Extracted data entries:
☆ ☆ ☆

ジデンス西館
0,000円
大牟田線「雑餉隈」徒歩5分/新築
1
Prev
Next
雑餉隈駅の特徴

☆ ☆ ☆

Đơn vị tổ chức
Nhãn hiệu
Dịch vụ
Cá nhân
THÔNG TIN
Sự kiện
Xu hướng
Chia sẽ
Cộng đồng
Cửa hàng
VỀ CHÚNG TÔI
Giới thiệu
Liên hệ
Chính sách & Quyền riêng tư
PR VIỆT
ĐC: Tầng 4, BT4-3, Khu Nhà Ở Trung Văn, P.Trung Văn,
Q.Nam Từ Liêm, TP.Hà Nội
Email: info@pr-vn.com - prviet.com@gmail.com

☆ ☆ ☆

Goal of the exercise:
Look back at the entries above. Retype the line with "Chính sách & Quyền riêng tư", the line with "Email: info@pr-vn.com - prviet.com@gmail.com", and all lines in between.

Output of the task:
Chính sách & Quyền riêng tư
PR VIỆT
ĐC: Tầng 4, BT4-3, Khu Nhà Ở Trung Văn, P.Trung Văn,
Q.Nam Từ Liêm, TP.Hà Nội
Email: info@pr-vn.com - prviet.com@gmail.com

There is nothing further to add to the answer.